— EXERCISE GOAL —
Pictures are to be left out, and only the lines below starting at the one with "Активирајте Е-сметка" and ending at the one with "Prendre Rendez-vous" are to be reproduced, each exactly, both ends included.

--- EXERCISE DATA Enclosed Below ---

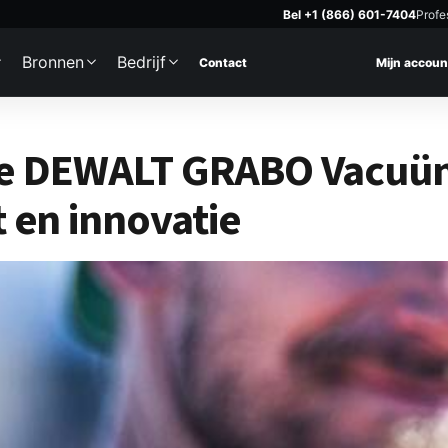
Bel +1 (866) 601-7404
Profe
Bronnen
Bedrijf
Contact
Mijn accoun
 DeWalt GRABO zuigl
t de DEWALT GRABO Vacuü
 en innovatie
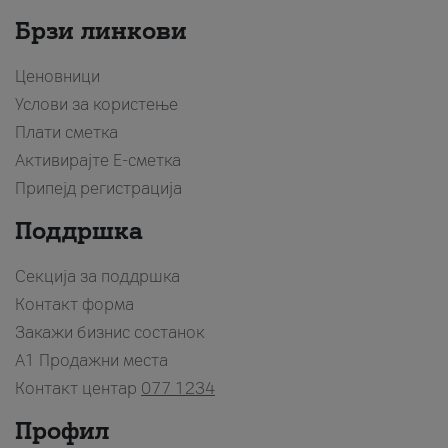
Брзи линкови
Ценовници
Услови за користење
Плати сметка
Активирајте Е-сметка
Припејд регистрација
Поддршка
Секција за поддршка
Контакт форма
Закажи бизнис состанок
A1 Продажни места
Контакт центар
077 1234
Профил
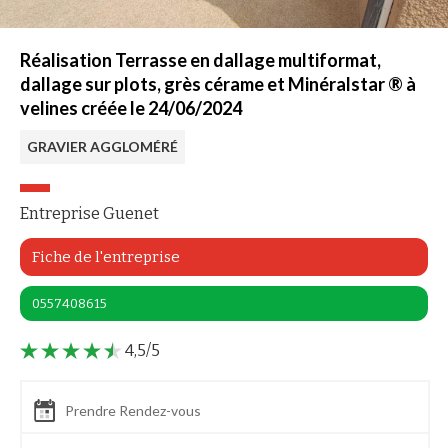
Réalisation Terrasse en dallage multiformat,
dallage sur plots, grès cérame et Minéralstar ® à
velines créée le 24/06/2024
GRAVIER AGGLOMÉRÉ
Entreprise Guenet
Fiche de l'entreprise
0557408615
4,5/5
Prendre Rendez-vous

--- End of Enclosed EXERCISE DATA ---
--- EXERCISE DATA Enclosed Below ---

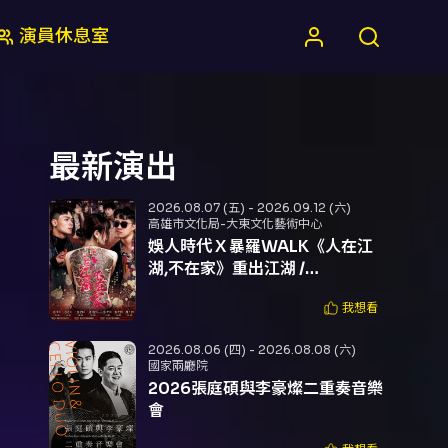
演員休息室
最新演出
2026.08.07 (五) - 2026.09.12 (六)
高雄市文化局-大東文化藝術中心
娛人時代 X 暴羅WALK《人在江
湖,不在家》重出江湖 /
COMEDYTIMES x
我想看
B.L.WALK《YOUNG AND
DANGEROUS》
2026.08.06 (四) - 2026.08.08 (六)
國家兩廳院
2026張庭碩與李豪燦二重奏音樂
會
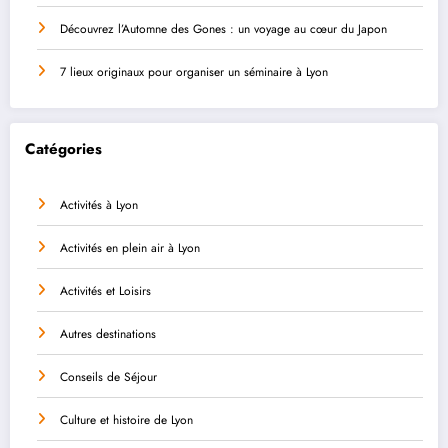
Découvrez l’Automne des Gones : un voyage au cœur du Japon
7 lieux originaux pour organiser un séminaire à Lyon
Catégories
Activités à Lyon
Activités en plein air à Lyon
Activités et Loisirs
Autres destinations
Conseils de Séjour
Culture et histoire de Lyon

--- End of Enclosed EXERCISE DATA ---
--- EXERCISE DATA Enclosed Below ---

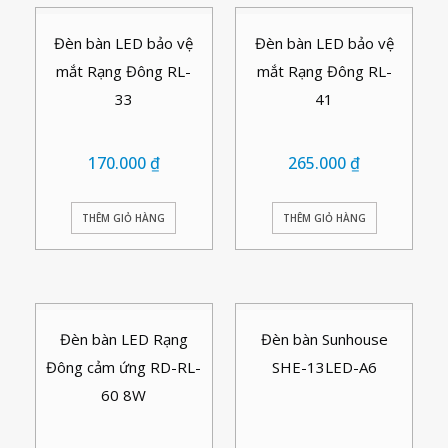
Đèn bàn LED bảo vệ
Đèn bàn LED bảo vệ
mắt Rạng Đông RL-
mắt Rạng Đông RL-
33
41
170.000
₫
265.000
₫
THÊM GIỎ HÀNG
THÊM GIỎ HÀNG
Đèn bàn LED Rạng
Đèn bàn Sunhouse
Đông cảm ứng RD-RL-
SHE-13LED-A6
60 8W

--- End of Enclosed EXERCISE DATA ---

— YOUR RESPONSE —
Активирајте Е-сметка
Припејд регистрација
Поддршка
Секција за поддршка
Контакт форма
Закажи бизнис состанок
A1 Продажни места
Контакт центар
077 1234
Профил
Réalisation Terrasse en dallage multiformat,
dallage sur plots, grès cérame et Minéralstar ® à
velines créée le 24/06/2024
GRAVIER AGGLOMÉRÉ
Entreprise Guenet
Fiche de l'entreprise
0557408615
4,5/5
Prendre Rendez-vous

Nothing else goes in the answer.